Werk geeft regelmaat, structuur, brengt mensen in contact met de buitenwereld, zorgt voor sociale contacten. De Nederlander is gemiddeld dan ook tevreden over zijn werk en scoort ook op het gebied van motivatie en betrokkenheid hoog.
Er wordt natuurlijk wel eens gemopperd, maar dat kun je nu eenmaal beter op je werk doen dan thuis. Werken biedt de mogelijkheid tot zelfontplooiing. Vaak stelt de werkgever mensen in staat zich verder te ontwikkelen. Een baan geeft voldoening, een stuk erkenning (noem het status).
Werken is over het algemeen gesproken niet ongezond. Mensen die vervroegd met pensioen gaan, leven gemiddeld niet langer, maar juist korter dan mensen die tot hun 65e blijven werken. Dat is gebleken uit onderzoek waarover het medische vakblad British Medical Journal in 2005 berichtte.

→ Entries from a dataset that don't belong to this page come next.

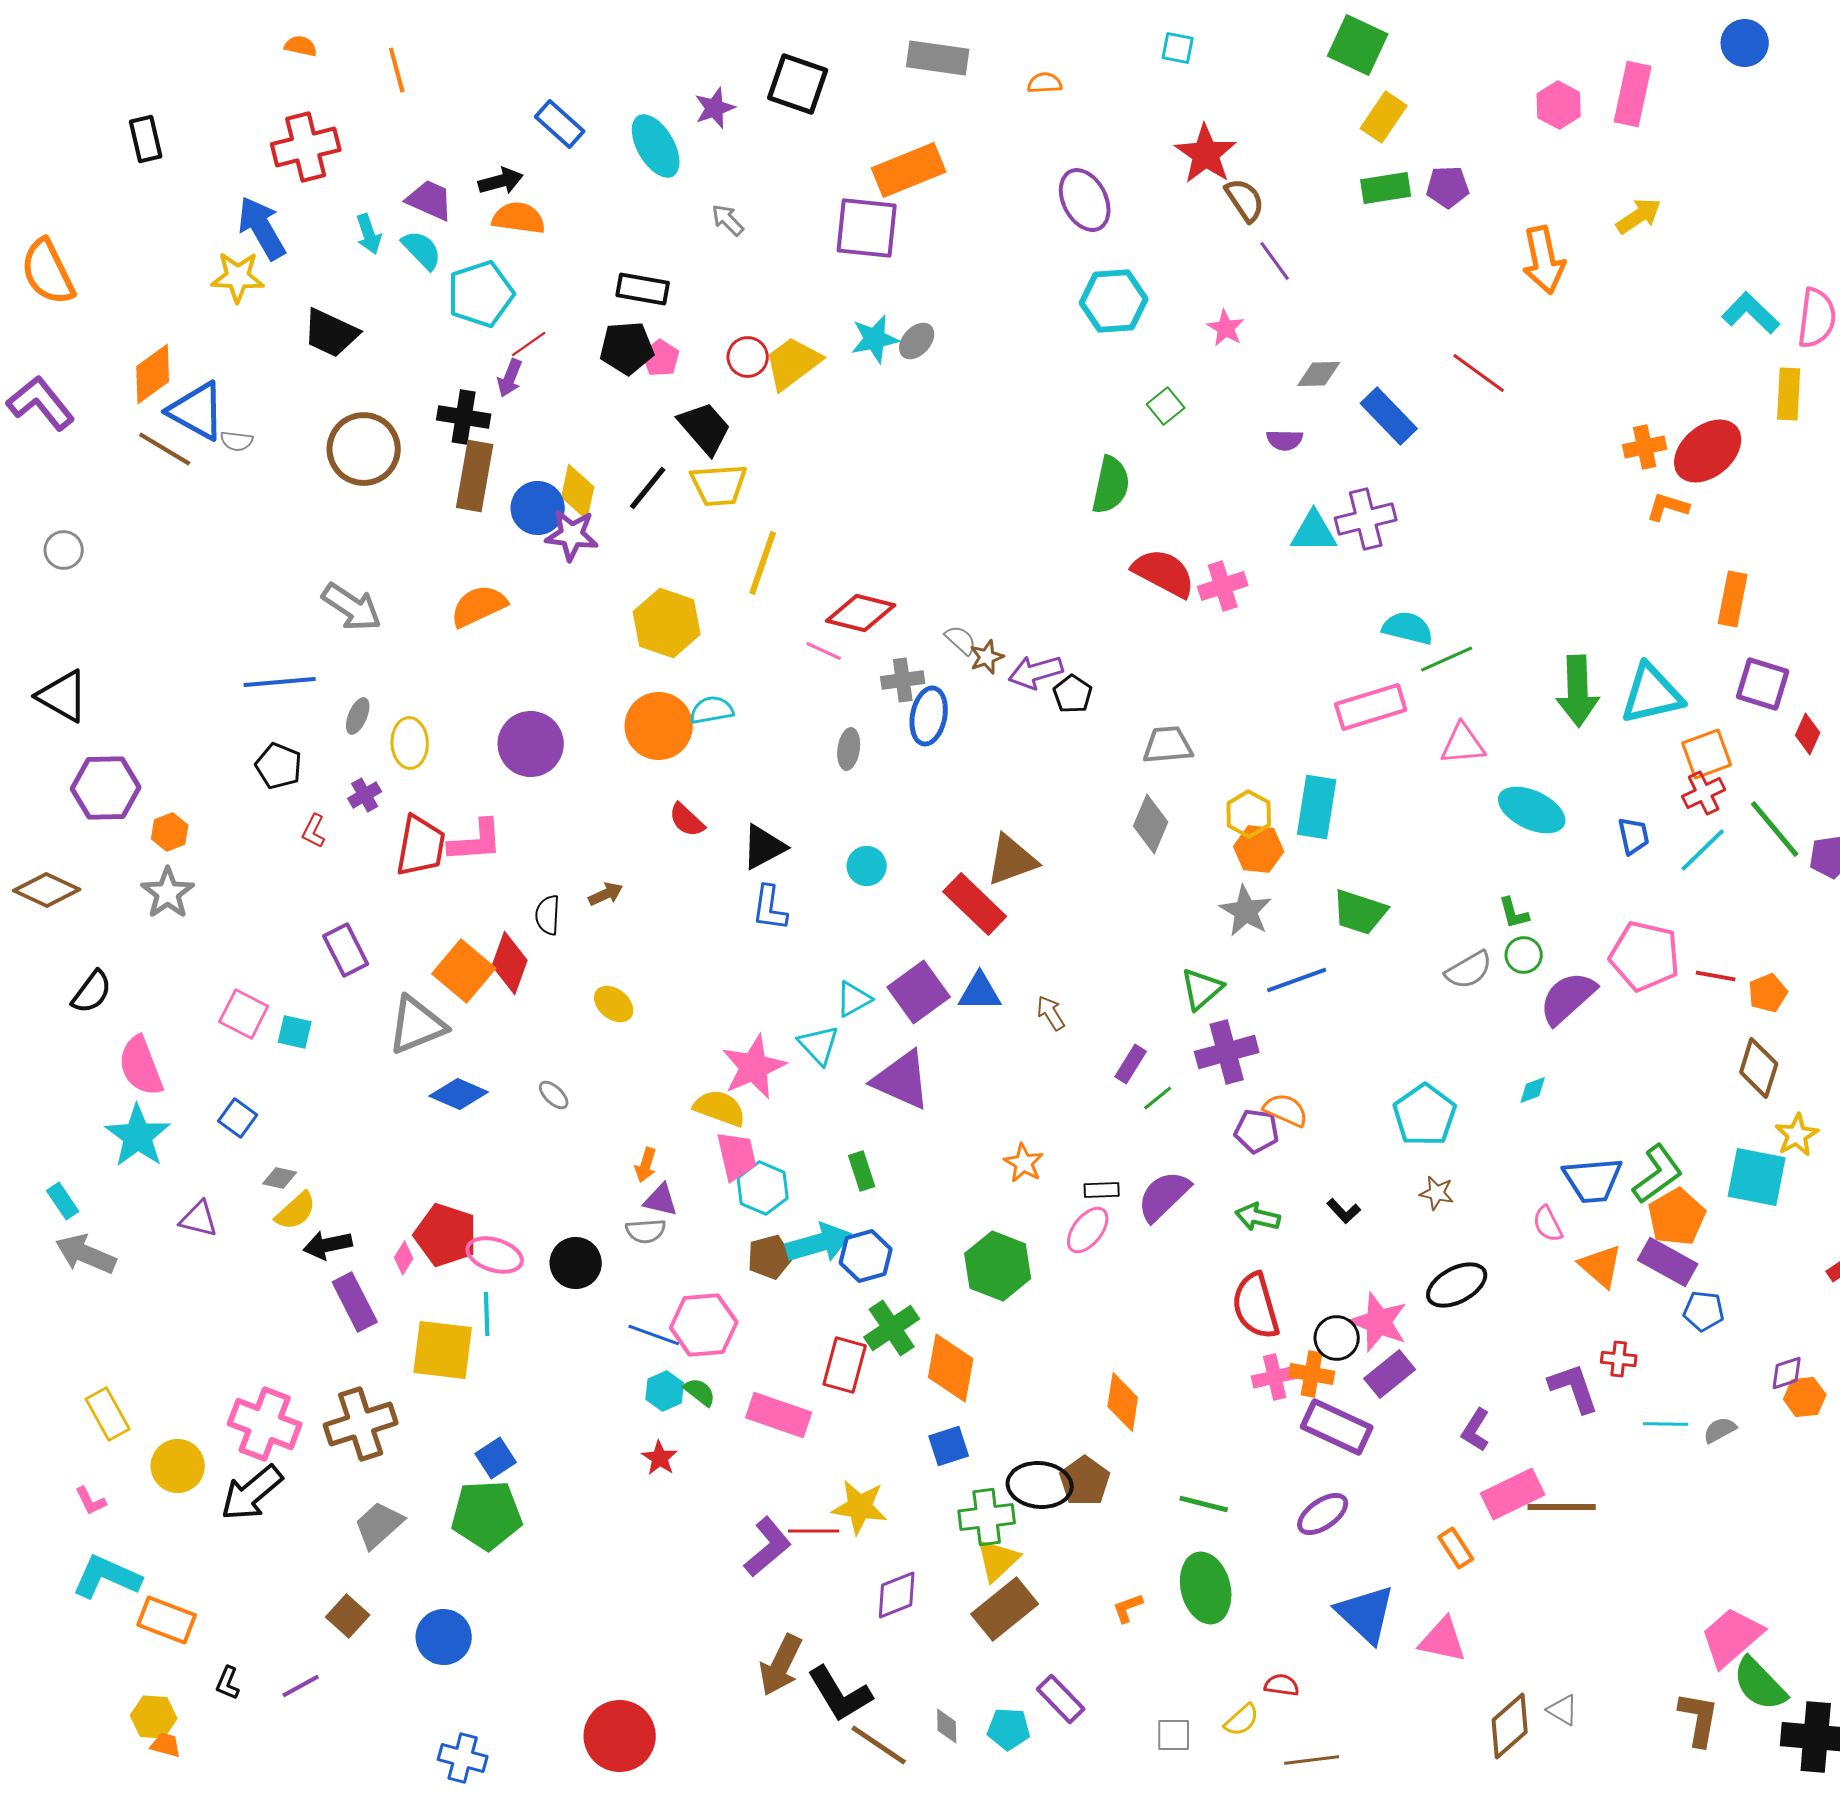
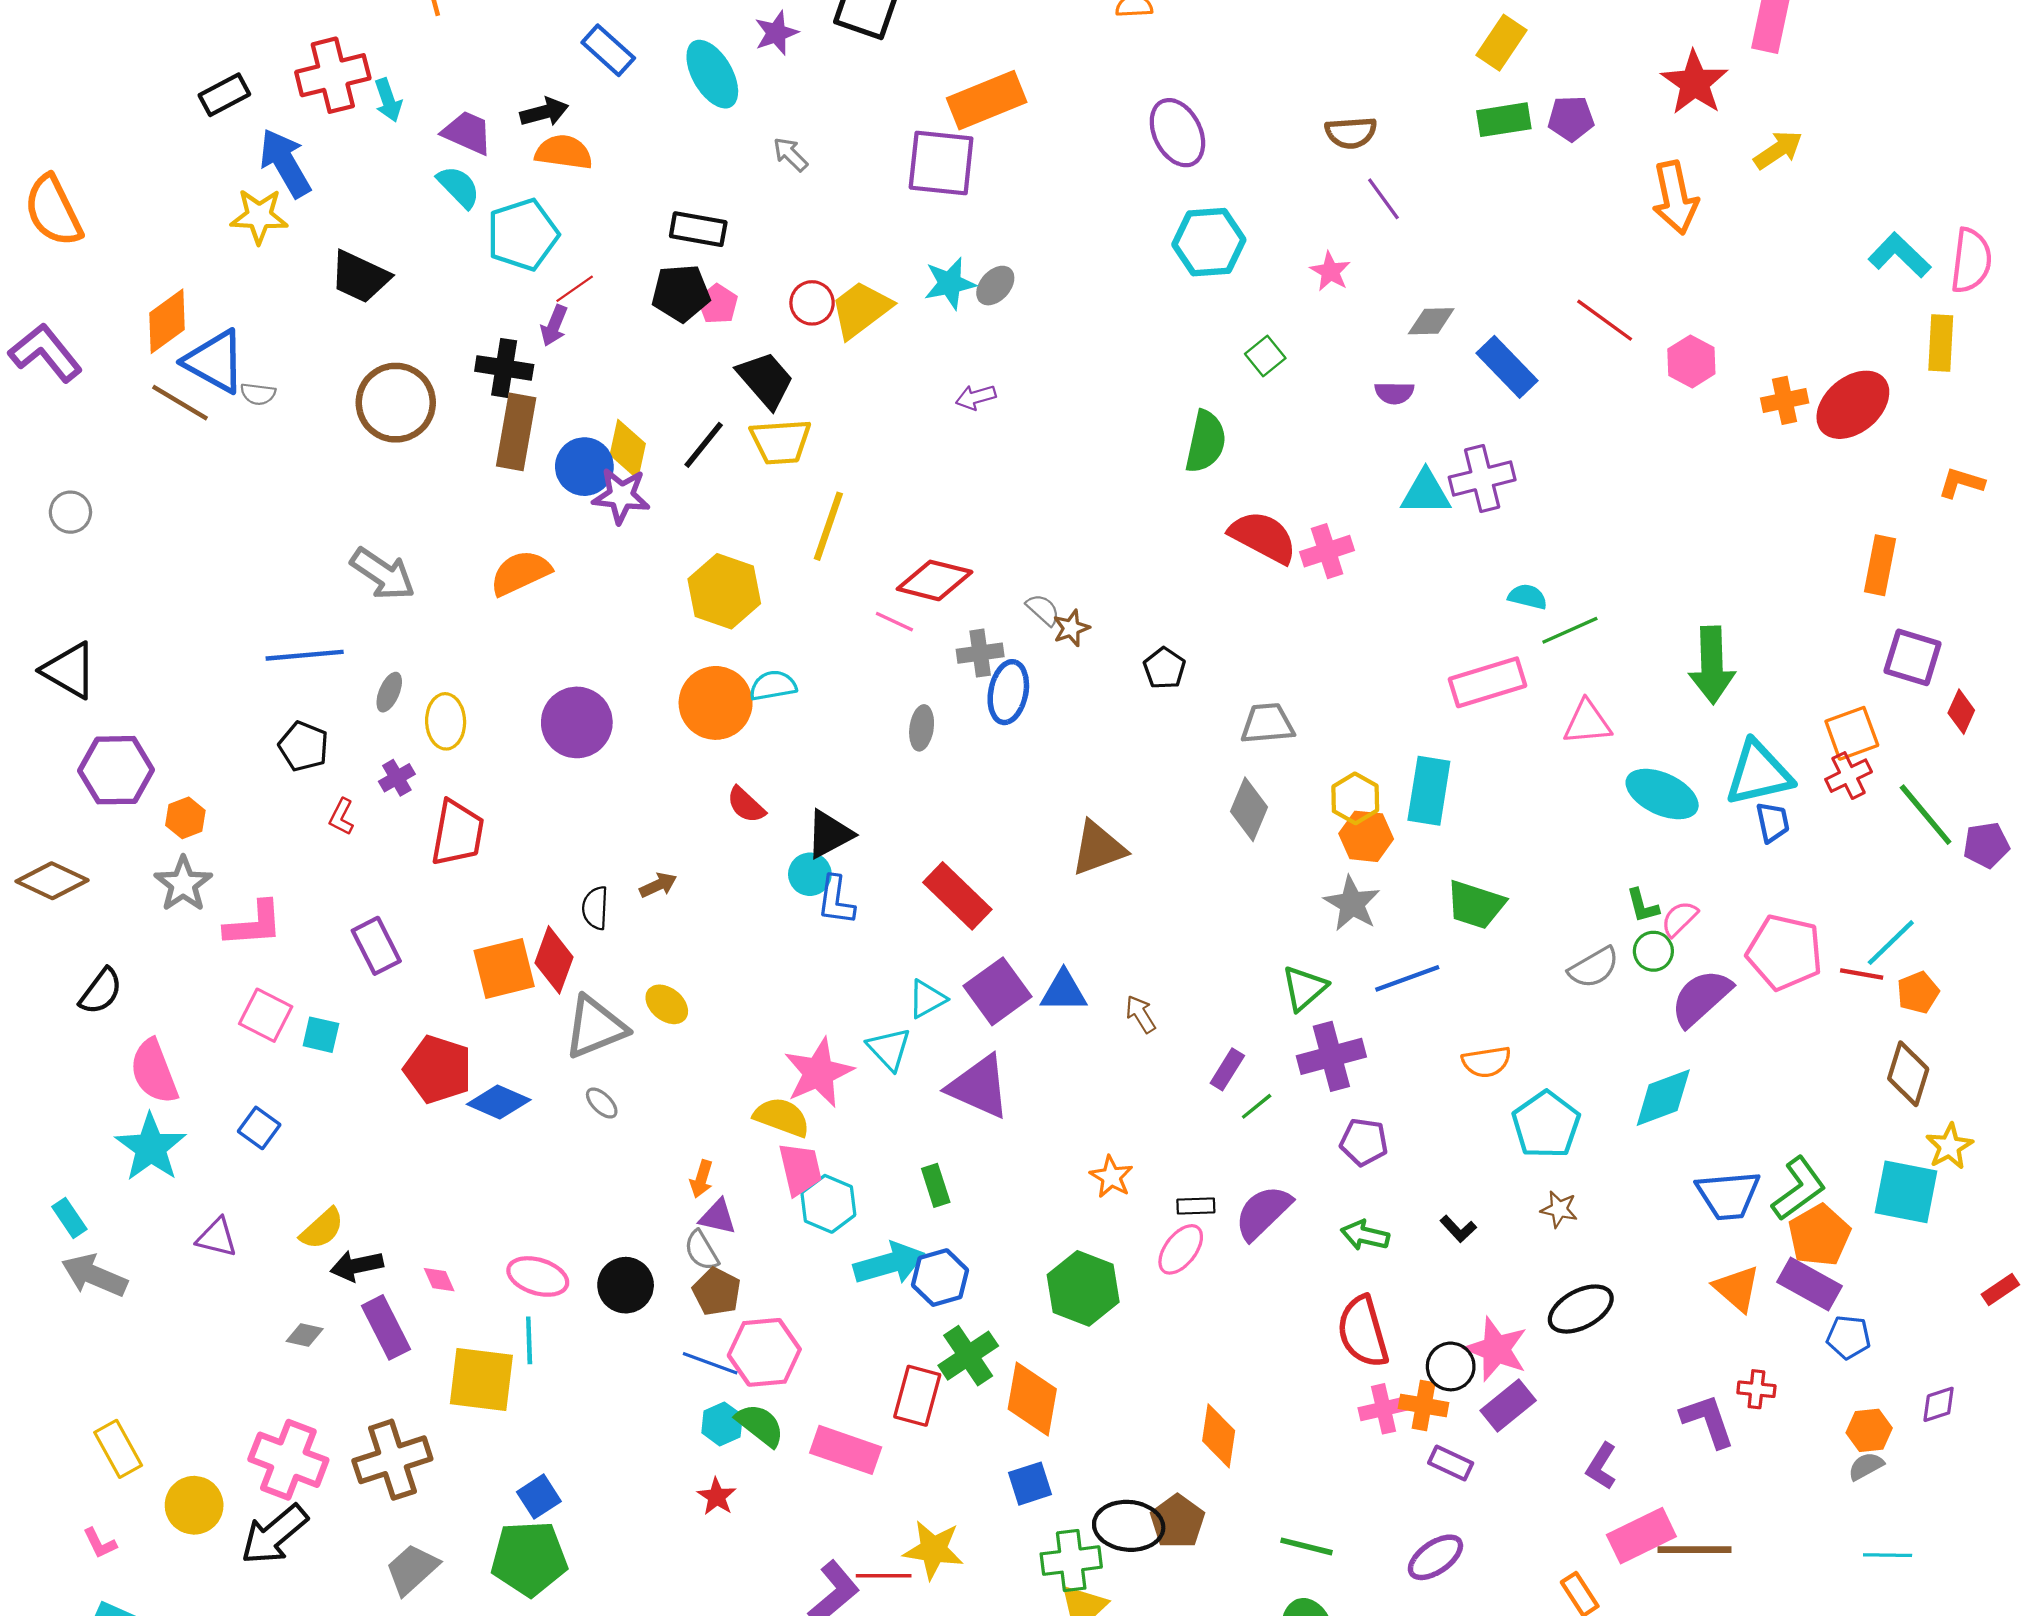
pink hexagon: (1559, 105) -> (1691, 361), moved
black rectangle: (146, 139) -> (224, 95), moved, turned 75
red star: (1206, 154) -> (1695, 83), moved
brown semicircle: (1245, 200) -> (1351, 133), turned 120
cyan arrow: (369, 234) -> (388, 100), moved
orange L-shape: (1668, 507) -> (1961, 483), moved
cyan semicircle: (1408, 628) -> (1528, 597), size x0.7
purple arrow: (1036, 672) -> (976, 397), moved, size x0.7
cyan triangle: (1652, 694) -> (1759, 773), moved
pink L-shape: (476, 841) -> (254, 924), moved
cyan line: (1703, 850) -> (1891, 943), moved
cyan circle: (867, 866) -> (810, 874), moved
red rectangle: (975, 904) -> (957, 896), moved
orange square: (464, 971) -> (504, 969), turned 36
gray triangle: (417, 1025) -> (595, 1027), moved
cyan diamond: (1533, 1090) -> (1663, 1098), size x2.0
orange semicircle: (1286, 1110) -> (1486, 1062), moved, turned 147
gray diamond: (280, 1178) -> (305, 1335), moved
pink semicircle: (1548, 1224) -> (1679, 919), moved, turned 72
gray semicircle: (646, 1231) -> (701, 1250), turned 63
red pentagon: (446, 1235) -> (438, 1069), moved
brown pentagon: (770, 1257) -> (717, 1292), moved, turned -30
pink diamond: (404, 1258) -> (439, 1280), turned -56
green semicircle: (700, 1392) -> (760, 1425), size x1.4
orange hexagon: (1805, 1397) -> (1869, 1430), moved
cyan line: (1666, 1424) -> (1888, 1555), moved
purple rectangle: (1337, 1427) -> (1451, 1463), size x0.6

Tot slot, niet onbelangrijk zijn de centen! Wie z’n leven is aangewezen op een uitkering, groeit in financiële zin nauwelijks en hoeft niet te rekenen op een goed pensioen. Een minimumuitkering biedt ook geen basis voor een hypotheek. De winst van de waardestijging van een eigen woning kun je zodoende vergeten. Met een reguliere baan heb je ook vaak net wat meer geld om uit te geven aan cultuur, recreatie of het lidmaatschap van een vereniging.
Krappere arbeidsmarkt
Kortom, van werken worden we in de regel niet slechter. Waarom zouden we dat een deel van onze samenleving onthouden, juist op een moment dat de arbeidsmarkt door de toenemende vergrijzing steeds krapper wordt? Als we een mens naar de maan kunnen sturen -en zelfs weer heelhuids kunnen laten terugkeren-, is onze ”betrokken en participerende samenleving” dan niet in staat dit aan te pakken? Maar hoe?
Mijn antwoord is: Door klein te beginnen. Werkgevers kunnen een aantal mensen met een beperking helpen aan een stage- of werkervaringsplaats. Voor inhoudelijke expertise zijn er genoeg contacten te leggen met onderwijs en hulpverlening.
Er is nog een groot terrein te winnen is op het gebied van de acceptatie. Nog steeds is de stap voor een werkgever om een medemens met een functiebeperking in diens te nemen erg groot. Terwijl zij die ervaring hiermee hebben meestal gemotiveerde en ijverige werknemers in dienst hebben die ook nog veel vreugde in een bedrijf kunnen brengen.
In een land met zo’n 1,5 miljoen inwoners met een functiebeperking verdient dit onderwerp de nodige aandacht.